The yuan was still "somewhat below 'fair value'", Kuijs wrote in a note on Friday. He estimated that its nominal effective exchange rate, the relative value of the yuan compared with other major currencies, appreciated 2.5 per cent between the end of September and January 23.
Criticism over China's exchange-rate system has abated in recent months. Lawrence Summers, the former top economic adviser to US President Barack Obama, said earlier this month that the yuan was no longer as undervalued as it was five years ago. The currency, which has strengthened about 17 per cent against the dollar since the end of 2007, rose 1 per cent last year, the least in three years.
The People's Bank of China on Friday set the daily yuan fixing at the lowest level to the dollar since January 9, spurring speculation the central bank is seeking to cap gains as a slide in the yen makes Japanese exports more competitive. China's new leadership, headed by Xi Jinping, is seeking to support a recovery in the world's second-biggest economy without triggering inflation and a surge in banks' bad debts. Gross domestic product increased 7.9 per cent in the fourth quarter from a year earlier, the first acceleration in two years.
Industrial companies' profits rose in December for a fourth month, a statistics bureau report showed, adding to signs the country's rebound is gaining momentum. Net income increased 17.3 per cent from a year earlier to 895 billion yuan (HK$1.1 trillion) after a 22.8 per cent jump in November. Earnings for the full year gained 5.3 per cent, down from a 25.4 per cent pace in 2011.
Yi, who heads the State Administration of Foreign Exchange (Safe), said he was concerned about the potential fallout from expanded asset-purchases programmes and near-zero interest rates in the world's advanced economies.
"Quantitative easing for developed economies is generating some uncertainties in financial markets in terms of capital flows," said Yi, who is also head of China's foreign-exchange regulator. "Competitive devaluation is one aspect of it. If everyone is doing super QE, which currency will depreciate?" Safe warned last week that China would see fresh speculative inflows of money after the US and Japanese central banks said they would pump more funds into their financial systems.
"The policies in major economies of monetary easing and low interest rates will boost global liquidity, increase risk preferences in the market and drive speculative funds into China," the regulator said.
China's economy expanded 7.8 per cent last year, the least since 1999, and that compared with an average annual increase of more than 10 per cent over the past two decades.
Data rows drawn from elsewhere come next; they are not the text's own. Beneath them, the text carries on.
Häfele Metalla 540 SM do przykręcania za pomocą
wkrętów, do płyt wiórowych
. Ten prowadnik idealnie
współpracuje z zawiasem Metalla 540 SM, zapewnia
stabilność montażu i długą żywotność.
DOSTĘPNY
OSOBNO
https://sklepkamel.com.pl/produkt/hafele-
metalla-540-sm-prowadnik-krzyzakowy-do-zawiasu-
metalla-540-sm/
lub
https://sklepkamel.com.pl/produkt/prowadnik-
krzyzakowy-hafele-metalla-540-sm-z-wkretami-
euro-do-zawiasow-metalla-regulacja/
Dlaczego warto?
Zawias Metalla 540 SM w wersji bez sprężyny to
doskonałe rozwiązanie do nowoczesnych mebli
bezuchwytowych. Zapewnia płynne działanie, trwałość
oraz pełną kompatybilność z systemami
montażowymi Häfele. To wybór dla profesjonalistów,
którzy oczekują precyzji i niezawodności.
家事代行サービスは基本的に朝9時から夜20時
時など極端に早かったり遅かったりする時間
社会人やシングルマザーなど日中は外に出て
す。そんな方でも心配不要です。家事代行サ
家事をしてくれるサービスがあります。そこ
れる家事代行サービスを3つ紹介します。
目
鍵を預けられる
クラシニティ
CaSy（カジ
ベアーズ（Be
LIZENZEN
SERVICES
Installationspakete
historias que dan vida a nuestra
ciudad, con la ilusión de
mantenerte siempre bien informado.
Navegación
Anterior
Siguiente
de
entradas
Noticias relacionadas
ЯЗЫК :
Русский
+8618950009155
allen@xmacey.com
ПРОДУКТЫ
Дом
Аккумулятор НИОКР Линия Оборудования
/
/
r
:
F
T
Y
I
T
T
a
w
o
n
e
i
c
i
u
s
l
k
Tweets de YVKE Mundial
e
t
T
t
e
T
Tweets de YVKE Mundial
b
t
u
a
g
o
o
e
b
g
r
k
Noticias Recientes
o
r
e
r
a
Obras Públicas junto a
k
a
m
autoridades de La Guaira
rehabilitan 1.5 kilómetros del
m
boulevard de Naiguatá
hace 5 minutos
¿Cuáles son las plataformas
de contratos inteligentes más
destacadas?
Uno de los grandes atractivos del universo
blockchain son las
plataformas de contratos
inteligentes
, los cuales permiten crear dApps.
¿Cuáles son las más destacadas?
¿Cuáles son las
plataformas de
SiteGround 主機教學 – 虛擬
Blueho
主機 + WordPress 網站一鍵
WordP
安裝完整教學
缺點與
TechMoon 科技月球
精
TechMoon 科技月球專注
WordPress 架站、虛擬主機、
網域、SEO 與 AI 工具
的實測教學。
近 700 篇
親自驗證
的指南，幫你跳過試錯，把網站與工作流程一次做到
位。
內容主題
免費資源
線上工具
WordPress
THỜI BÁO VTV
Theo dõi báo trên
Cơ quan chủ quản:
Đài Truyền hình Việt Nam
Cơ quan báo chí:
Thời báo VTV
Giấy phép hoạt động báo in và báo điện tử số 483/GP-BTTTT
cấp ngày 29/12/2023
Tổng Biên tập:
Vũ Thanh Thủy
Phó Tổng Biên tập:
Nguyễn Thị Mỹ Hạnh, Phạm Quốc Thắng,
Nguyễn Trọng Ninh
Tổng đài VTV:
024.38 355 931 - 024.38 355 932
Policymakers have signalled a tolerance for slower growth as they seek to shift to a consumer-driven economy and away from a reliance on exports and investment that's led to environmental degradation, industrial overcapacity and social unrest.
Yi said at Davos that "for the foreseeable future probably we still have the potential of 7 to 8 per cent growth" that would be mainly be led by domestic demand "as people's income continues to increase".